Suicide rates for women under the age of 40 have been rising in other countries as well. The Economist compiled data from 18 countries willing to share their data (see our interactive chart above). We found that between 2018 and 2020, suicide rates across 17 countries, not including South Korea, rose slightly from an average of 4.6 to 4.7 per 100,000 people. But in South Korea it rose from 13.2 to 16.

It is not clear why the increase occurred. One reason may be the growing expectations against women. Despite excellence in South Korea’s highly competitive education system, they are discriminated against in the office and expected to be raising children rather than working. At home they are burdened with most of the domestic labor and child rearing. But as single-earner families become rarer, they are increasingly expected to bring home the bacon too. It doesn’t help that many are subject to sexual beauty standards, misogyny, sexual abuse and a culture that embraces abhorrent practices, such as spycam porn.

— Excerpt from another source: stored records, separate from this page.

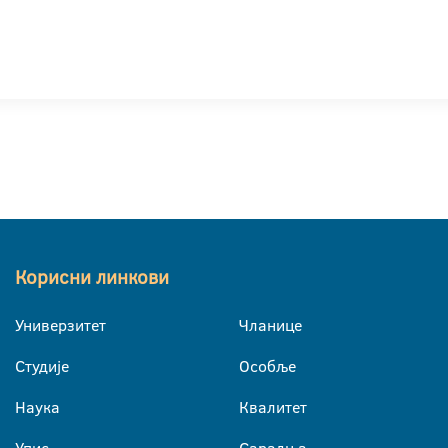
Корисни линкови
Универзитет
Чланице
Студије
Особље
Наука
Квалитет
Упис
Сарадња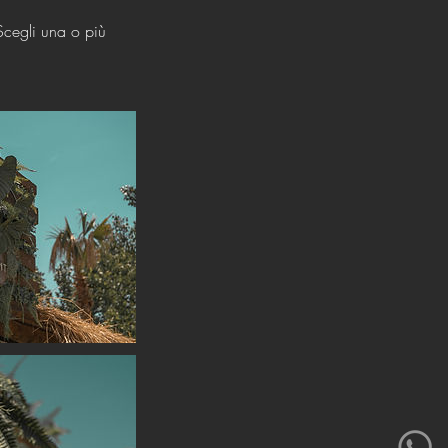
 Scegli una o più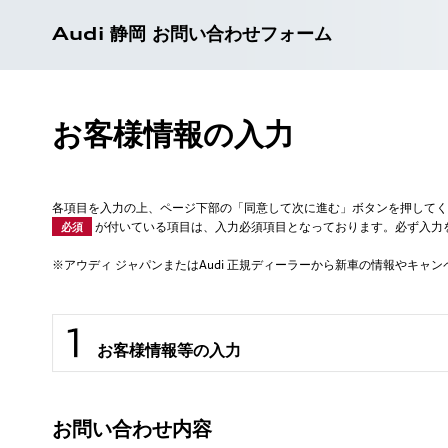
Audi 静岡 お問い合わせフォーム
お客様情報の入力
各項目を入力の上、ページ下部の「同意して次に進む」ボタンを押してく
が付いている項目は、入力必須項目となっております。必ず入力
必須
※アウディ ジャパンまたはAudi 正規ディーラーから新車の情報やキ
お客様情報等の入力
お問い合わせ内容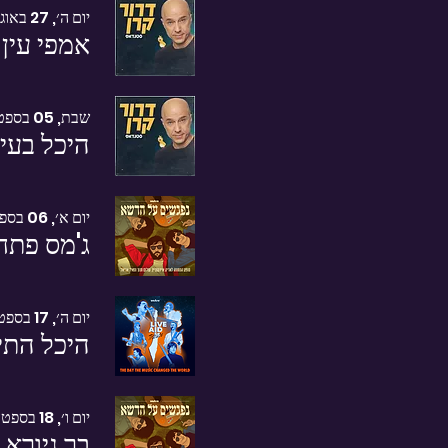
יום ה׳, 27 באוג׳
אמפי עין 
שבת, 05 בספט׳
היכל בעי
יום א׳, 06 בספט׳
ג'מס פתח
יום ה׳, 17 בספט׳
היכל התיא
יום ו׳, 18 בספט׳
בר גיורא 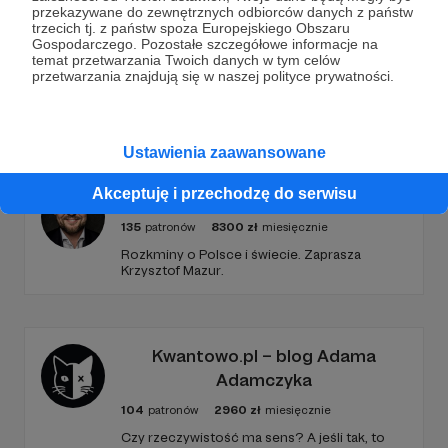
noclegami pod namiotem i posiłkami robionymi
przekazywane do zewnętrznych odbiorców danych z państw
na ognisku, albo na kuchence gazowej. Świat znad
Rozwiń opis
trzecich tj. z państw spoza Europejskiego Obszaru
rowerowej kierownicy ogląda się inaczej, niż jadąc
Gospodarczego. Pozostałe szczegółowe informacje na
temat przetwarzania Twoich danych w tym celów
samochodem. Wszędzie mogę się zatrzymać i z
przetwarzania znajdują się w naszej polityce prywatności.
każdym porozmawiać. Widoki przesuwają się
powoli i można się nimi nasycić tak, aby zostały z
Promowani autorzy
nami na długo.
Ustawienia zaawansowane
Akceptuję i przechodzę do serwisu
Krzysztof Mazur. Geoekonomia
135
patronów
8300
zł
miesięcznie
Rozkminy o Polsce i świecie. Zaprasza
Krzysztof Mazur.
Kwantowo.pl – blog Adama
Adamczyka
104
patronów
2960
zł
miesięcznie
Czy rzeczywistość ma sens? A jeśli tak, to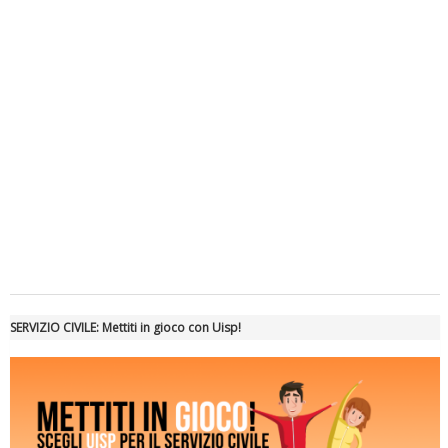
Luglio 2026: "Pensando con i piedi, si possono fare le
rivoluzioni"
Tiziano Pesce a Radio InBlu2000 traccia il bilancio della stagione
SERVIZIO CIVILE: Mettiti in gioco con Uisp!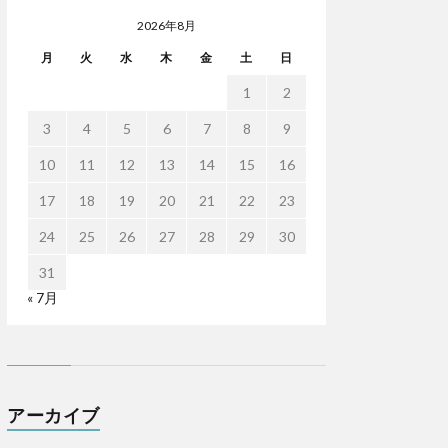
2026年8月
月
火
水
木
金
土
日
1
2
3
4
5
6
7
8
9
10
11
12
13
14
15
16
17
18
19
20
21
22
23
24
25
26
27
28
29
30
31
« 7月
アーカイブ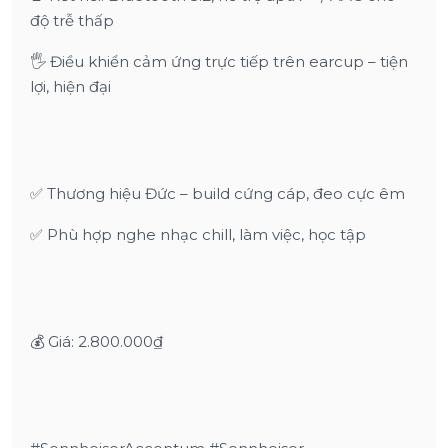
độ trễ thấp
🖐️ Điều khiển cảm ứng trực tiếp trên earcup – tiện
lợi, hiện đại
✅ Thương hiệu Đức – build cứng cáp, đeo cực êm
✅ Phù hợp nghe nhạc chill, làm việc, học tập
💰 Giá: 2.800.000₫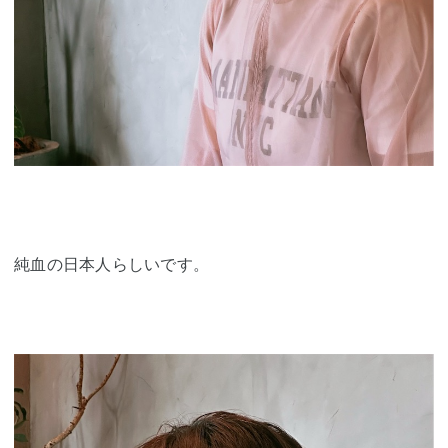
純血の日本人らしいです。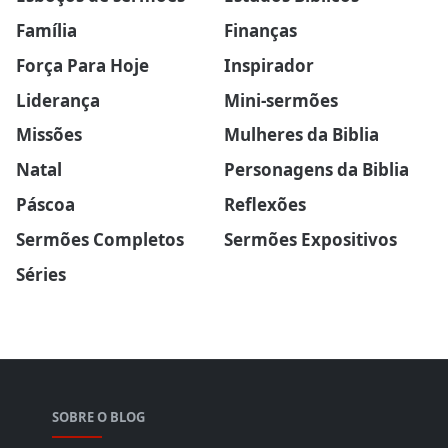
Família
Finanças
Força Para Hoje
Inspirador
Liderança
Mini-sermões
Missões
Mulheres da Biblia
Natal
Personagens da Biblia
Páscoa
Reflexões
Sermões Completos
Sermões Expositivos
Séries
SOBRE O BLOG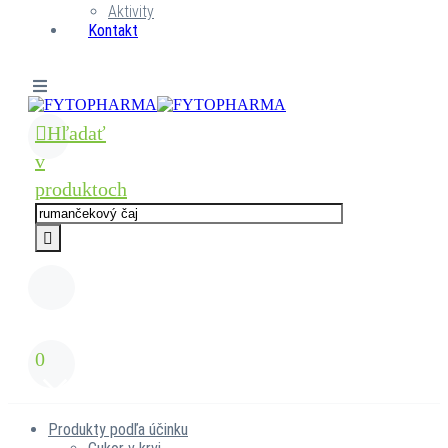
Aktivity
Kontakt
Hľadať
v
produktoch
0
Produkty podľa účinku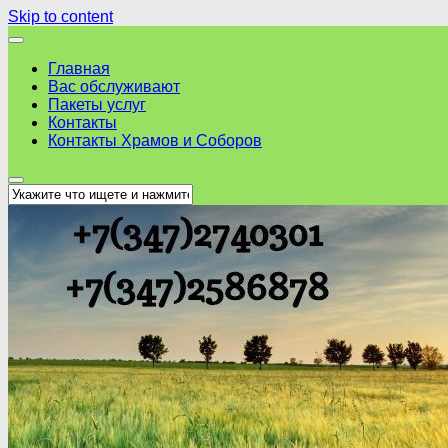
Skip to content
Главная
Вас обслуживают
Пакеты услуг
Контакты
Контакты Храмов и Соборов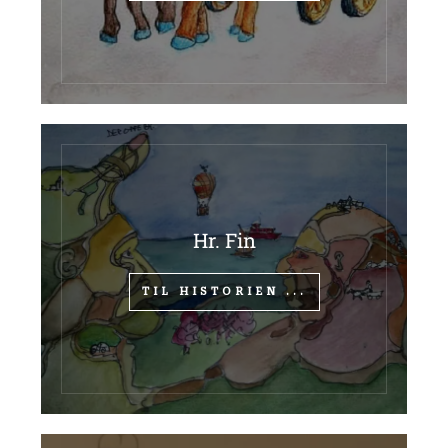
Hr. Fin
TIL HISTORIEN ...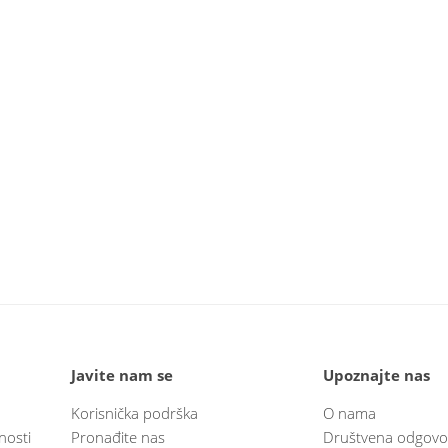
Javite nam se
Upoznajte nas
Korisnička podrška
O nama
nosti
Pronađite nas
Društvena odgovo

The prominence of South Korea’s #MeToo movement, which began shortly before the uprising, has raised awareness of many of these problems—but not fixed them. And young women are also more likely to be in precarious work, meaning they suffered disproportionately when the pandemic hit.

In April the South Korean government announced the fifth “Suicide Prevention Master Plan”. Mental health checks will now be available every two years, rather than every decade. In addition, the plan recommends different approaches for young and old. (Suicide rates are highest among people over 70 in Korea.) For women in their 20s and 30s who live alone, South Korea provides more counseling and treatment , sometimes including family members. Offering women help to manage difficult situations is a good start. But a real plan would have to address the root causes of the misery as well.